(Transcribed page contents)
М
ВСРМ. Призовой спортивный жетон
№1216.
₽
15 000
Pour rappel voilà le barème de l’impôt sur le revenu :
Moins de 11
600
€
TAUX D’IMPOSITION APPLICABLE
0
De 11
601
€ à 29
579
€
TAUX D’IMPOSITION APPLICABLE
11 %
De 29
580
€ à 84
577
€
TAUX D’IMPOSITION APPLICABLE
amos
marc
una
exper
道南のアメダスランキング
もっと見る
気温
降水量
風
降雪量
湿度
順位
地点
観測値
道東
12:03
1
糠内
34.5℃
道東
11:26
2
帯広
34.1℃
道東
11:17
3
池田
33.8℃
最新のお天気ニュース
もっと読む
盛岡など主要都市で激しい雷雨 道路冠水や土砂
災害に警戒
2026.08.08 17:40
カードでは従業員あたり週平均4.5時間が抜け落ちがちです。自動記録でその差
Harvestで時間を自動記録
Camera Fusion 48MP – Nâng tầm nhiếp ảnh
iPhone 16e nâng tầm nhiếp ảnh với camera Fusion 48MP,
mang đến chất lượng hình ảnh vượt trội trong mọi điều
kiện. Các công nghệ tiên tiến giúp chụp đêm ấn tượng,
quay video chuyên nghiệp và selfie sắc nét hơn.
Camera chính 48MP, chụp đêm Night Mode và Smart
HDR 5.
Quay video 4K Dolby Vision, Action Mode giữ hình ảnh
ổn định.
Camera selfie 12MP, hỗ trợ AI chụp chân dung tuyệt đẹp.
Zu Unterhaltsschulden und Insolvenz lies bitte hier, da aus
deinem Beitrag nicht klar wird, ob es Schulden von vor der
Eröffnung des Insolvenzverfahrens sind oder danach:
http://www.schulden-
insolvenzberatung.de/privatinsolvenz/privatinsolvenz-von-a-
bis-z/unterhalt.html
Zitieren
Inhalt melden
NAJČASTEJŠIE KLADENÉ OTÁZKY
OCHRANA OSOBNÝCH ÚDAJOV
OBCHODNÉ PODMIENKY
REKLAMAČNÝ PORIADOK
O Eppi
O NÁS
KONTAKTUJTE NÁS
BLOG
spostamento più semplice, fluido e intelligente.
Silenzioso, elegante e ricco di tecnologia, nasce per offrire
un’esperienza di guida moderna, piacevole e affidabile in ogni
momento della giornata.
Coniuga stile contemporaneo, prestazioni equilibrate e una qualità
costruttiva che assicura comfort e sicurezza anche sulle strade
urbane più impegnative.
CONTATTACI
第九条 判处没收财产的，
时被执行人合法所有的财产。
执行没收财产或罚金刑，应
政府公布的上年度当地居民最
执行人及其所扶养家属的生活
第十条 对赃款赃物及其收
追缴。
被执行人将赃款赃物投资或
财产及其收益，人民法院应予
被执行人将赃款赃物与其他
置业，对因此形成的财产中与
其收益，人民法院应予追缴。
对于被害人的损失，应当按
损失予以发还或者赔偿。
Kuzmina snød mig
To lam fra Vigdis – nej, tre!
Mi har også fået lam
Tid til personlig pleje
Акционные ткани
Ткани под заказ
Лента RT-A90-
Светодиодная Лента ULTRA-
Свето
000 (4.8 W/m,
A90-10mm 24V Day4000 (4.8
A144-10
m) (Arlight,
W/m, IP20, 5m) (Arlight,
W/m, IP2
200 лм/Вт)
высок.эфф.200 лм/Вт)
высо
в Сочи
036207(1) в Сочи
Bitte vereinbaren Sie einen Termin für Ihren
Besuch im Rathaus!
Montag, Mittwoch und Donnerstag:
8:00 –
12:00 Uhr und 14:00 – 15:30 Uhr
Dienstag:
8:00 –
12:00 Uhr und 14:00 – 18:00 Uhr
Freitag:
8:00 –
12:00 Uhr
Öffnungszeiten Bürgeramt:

• Work order: Only lines with the word "chụp" are needed. Copy them from the preceding records.

• Response below:
kiện. Các công nghệ tiên tiến giúp chụp đêm ấn tượng,
Camera chính 48MP, chụp đêm Night Mode và Smart
Camera selfie 12MP, hỗ trợ AI chụp chân dung tuyệt đẹp.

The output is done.